## Try it
Give back exactly the lines of the data below, starting with the line that has "(2025/1/13 19:48時点)" and going on through the line that has "ロン 340ml×24本入り(1ケース)（KT）".

## Information
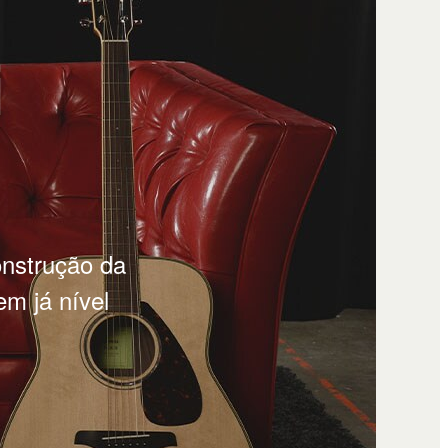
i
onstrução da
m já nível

--

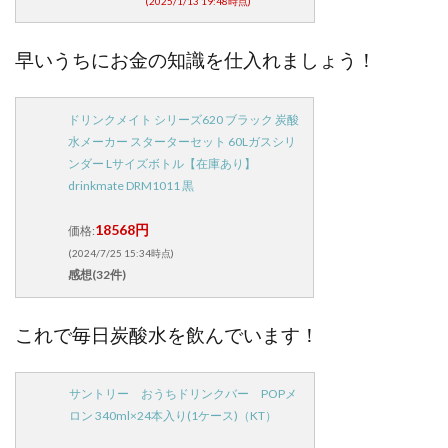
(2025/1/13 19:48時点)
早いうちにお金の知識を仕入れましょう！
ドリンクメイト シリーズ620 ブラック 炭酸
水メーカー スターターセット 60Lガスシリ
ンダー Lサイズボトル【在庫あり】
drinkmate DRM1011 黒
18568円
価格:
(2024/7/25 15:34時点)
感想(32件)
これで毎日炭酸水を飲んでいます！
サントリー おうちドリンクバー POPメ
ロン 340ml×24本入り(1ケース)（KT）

## Result of this task
(2025/1/13 19:48時点)
早いうちにお金の知識を仕入れましょう！
ドリンクメイト シリーズ620 ブラック 炭酸
水メーカー スターターセット 60Lガスシリ
ンダー Lサイズボトル【在庫あり】
drinkmate DRM1011 黒
18568円
価格:
(2024/7/25 15:34時点)
感想(32件)
これで毎日炭酸水を飲んでいます！
サントリー おうちドリンクバー POPメ
ロン 340ml×24本入り(1ケース)（KT）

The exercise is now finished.